With the images left out, print all of the records below exactly.

(Stored entries)
== Segment start ==
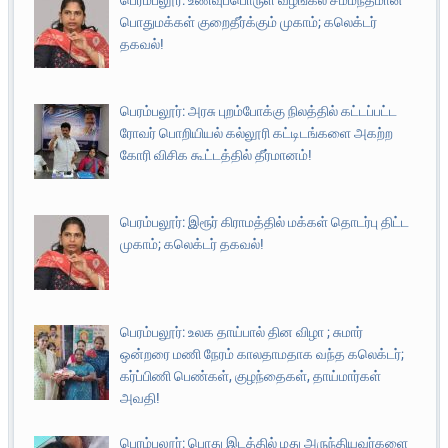
பெரம்பலூர்: உணவுப்பொருள் வழங்கல் சம்மந்தமான
பொதுமக்கள் குறைதீர்க்கும் முகாம்; கலெக்டர்
தகவல்!
பெரம்பலூர்: அரசு புறம்போக்கு நிலத்தில் கட்டப்பட்ட
ரோவர் பொறியியல் கல்லூரி கட்டிடங்களை அகற்ற
கோரி விசிக கூட்டத்தில் தீர்மானம்!
பெரம்பலூர்: இரூர் கிராமத்தில் மக்கள் தொடர்பு திட்ட
முகாம்; கலெக்டர் தகவல்!
பெரம்பலூர்: உலக தாய்பால் தின விழா ; சுமார்
ஒன்றரை மணி நேரம் காலதாமதாக வந்த கலெக்டர்;
கர்ப்பிணி பெண்கள், குழந்தைகள், தாய்மார்கள்
அவதி!
பெரம்பலூர்: பொது இடத்தில் மது அருந்தியவர்களை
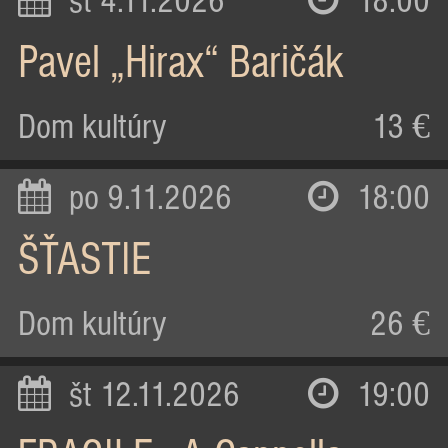
st 4.11.2026
18:00
Pavel „Hirax“ Baričák
Dom kultúry
13 €
po 9.11.2026
18:00
ŠŤASTIE
Dom kultúry
26 €
št 12.11.2026
19:00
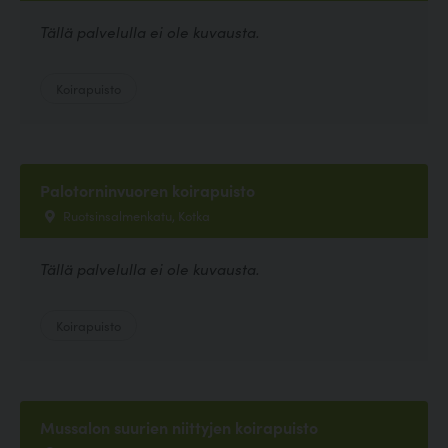
Tällä palvelulla ei ole kuvausta.
Koirapuisto
Palotorninvuoren koirapuisto
Ruotsinsalmenkatu, Kotka
Tällä palvelulla ei ole kuvausta.
Koirapuisto
Mussalon suurien niittyjen koirapuisto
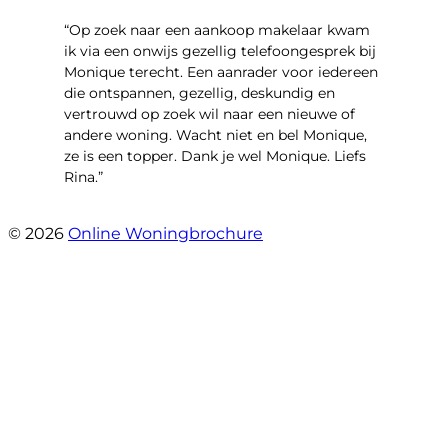
“Op zoek naar een aankoop makelaar kwam
ik via een onwijs gezellig telefoongesprek bij
Monique terecht. Een aanrader voor iedereen
die ontspannen, gezellig, deskundig en
vertrouwd op zoek wil naar een nieuwe of
andere woning. Wacht niet en bel Monique,
ze is een topper. Dank je wel Monique. Liefs
Rina.”
- Rina Schutter
© 2026
Online Woningbrochure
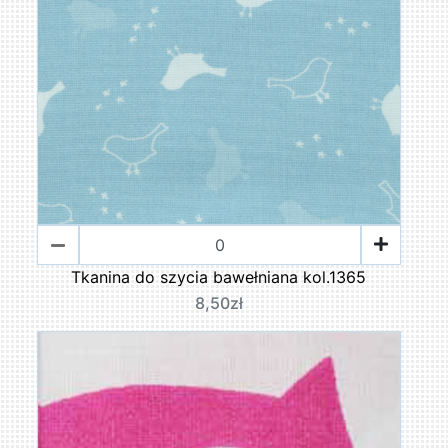
Tkanina do szycia bawełniana kol.1365
8,50zł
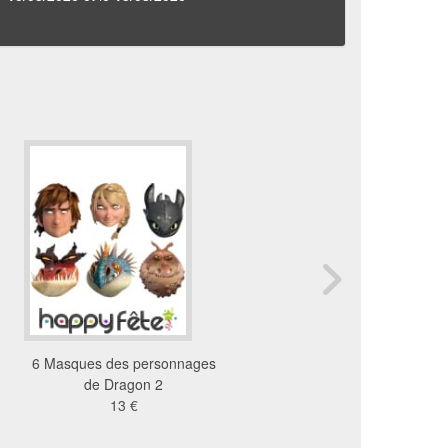
6 Masques des personnages
6 Masques de Mickey e
de Dragon 2
amis
13 €
23 €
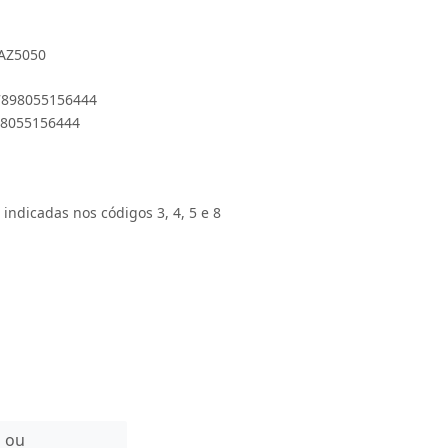
ZAZ5050
 7898055156444
898055156444
 indicadas nos códigos 3, 4, 5 e 8
n ou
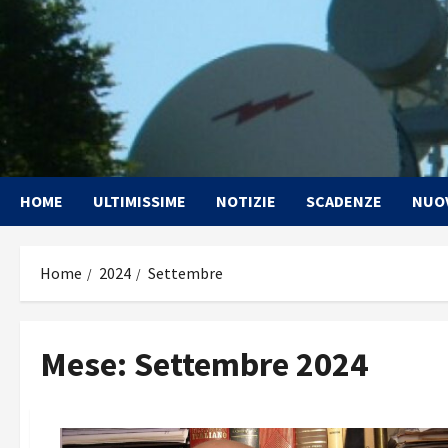
Vai
al
contenuto
HOME
ULTIMISSIME
NOTIZIE
SCADENZE
NUO
Home
2024
Settembre
Mese:
Settembre 2024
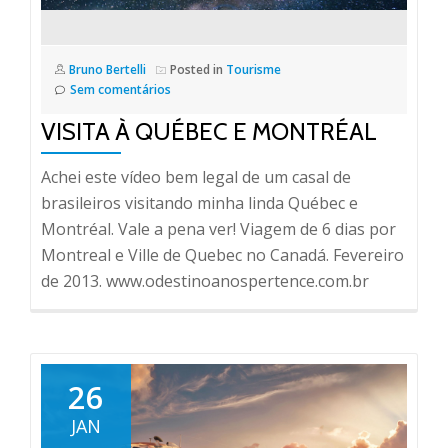
Bruno Bertelli
Posted in
Tourisme
Sem comentários
VISITA À QUÉBEC E MONTRÉAL
Achei este vídeo bem legal de um casal de
brasileiros visitando minha linda Québec e
Montréal. Vale a pena ver! Viagem de 6 dias por
Montreal e Ville de Quebec no Canadá. Fevereiro
de 2013. www.odestinoanospertence.com.br
26
JAN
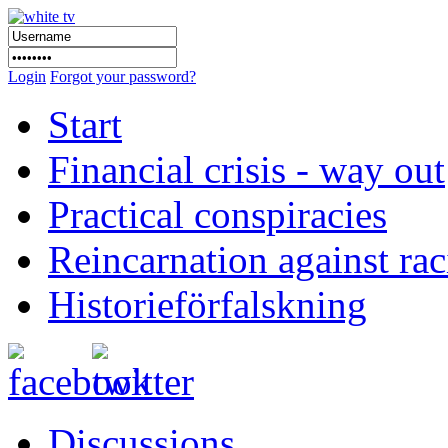
Login
Forgot your password?
Start
Financial crisis - way out
Practical conspiracies
Reincarnation against ra
Historieförfalskning
Discussions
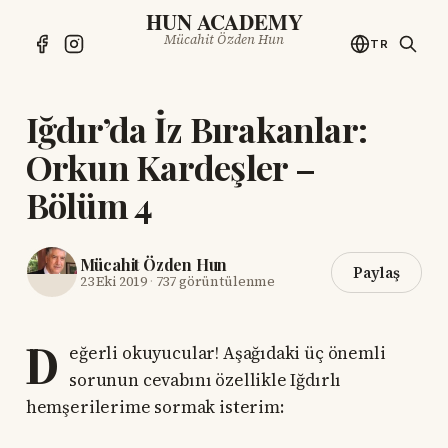
HUN ACADEMY
Mücahit Özden Hun
TR
Iğdır’da İz Bırakanlar:
Orkun Kardeşler –
Bölüm 4
Mücahit Özden Hun
Paylaş
23 Eki 2019
·
737 görüntülenme
D
eğerli okuyucular! Aşağıdaki üç önemli
sorunun cevabını özellikle Iğdırlı
hemşerilerime sormak isterim:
== Segment end ==
_Solution to the problem_:
பெரம்பலூர்: உணவுப்பொருள் வழங்கல் சம்மந்தமான
பொதுமக்கள் குறைதீர்க்கும் முகாம்; கலெக்டர்
தகவல்!
பெரம்பலூர்: அரசு புறம்போக்கு நிலத்தில் கட்டப்பட்ட
ரோவர் பொறியியல் கல்லூரி கட்டிடங்களை அகற்ற
கோரி விசிக கூட்டத்தில் தீர்மானம்!
பெரம்பலூர்: இரூர் கிராமத்தில் மக்கள் தொடர்பு திட்ட
முகாம்; கலெக்டர் தகவல்!
பெரம்பலூர்: உலக தாய்பால் தின விழா ; சுமார்
ஒன்றரை மணி நேரம் காலதாமதாக வந்த கலெக்டர்;
கர்ப்பிணி பெண்கள், குழந்தைகள், தாய்மார்கள்
அவதி!
பெரம்பலூர்: பொது இடத்தில் மது அருந்தியவர்களை
st 4.11.2026
18:00
Pavel „Hirax“ Baričák
Dom kultúry
13 €
po 9.11.2026
18:00
ŠŤASTIE
Dom kultúry
26 €
št 12.11.2026
19:00
Tällä palvelulla ei ole kuvausta.
Koirapuisto
Palotorninvuoren koirapuisto
Ruotsinsalmenkatu, Kotka
Tällä palvelulla ei ole kuvausta.
Koirapuisto
Mussalon suurien niittyjen koirapuisto
“Op zoek naar een aankoop makelaar kwam
ik via een onwijs gezellig telefoongesprek bij
Monique terecht. Een aanrader voor iedereen
die ontspannen, gezellig, deskundig en
vertrouwd op zoek wil naar een nieuwe of
andere woning. Wacht niet en bel Monique,
ze is een topper. Dank je wel Monique. Liefs
Rina.”
- Rina Schutter
© 2026
Online Woningbrochure
Tkanina do szycia bawełniana kol.1365
8,50zł
6 Masques des personnages
6 Masques de Mickey e
de Dragon 2
amis
13 €
23 €
ZAZ5050
 7898055156444
898055156444
 indicadas nos códigos 3, 4, 5 e 8
n ou
Vai
al
contenuto
HOME
ULTIMISSIME
NOTIZIE
SCADENZE
NUO
Home
2024
Settembre
Mese:
Settembre 2024
Bruno Bertelli
Posted in
Tourisme
Sem comentários
VISITA À QUÉBEC E MONTRÉAL
Achei este vídeo bem legal de um casal de
brasileiros visitando minha linda Québec e
Montréal. Vale a pena ver! Viagem de 6 dias por
Montreal e Ville de Quebec no Canadá. Fevereiro
de 2013. www.odestinoanospertence.com.br
26
JAN
Login
Forgot your password?
Start
Financial crisis - way out
Practical conspiracies
Reincarnation against ra
Historieförfalskning
Discussions
HUN ACADEMY
Mücahit Özden Hun
TR
Iğdır’da İz Bırakanlar:
Orkun Kardeşler –
Bölüm 4
Mücahit Özden Hun
Paylaş
23 Eki 2019
·
737 görüntülenme
D
eğerli okuyucular! Aşağıdaki üç önemli
sorunun cevabını özellikle Iğdırlı
hemşerilerime sormak isterim:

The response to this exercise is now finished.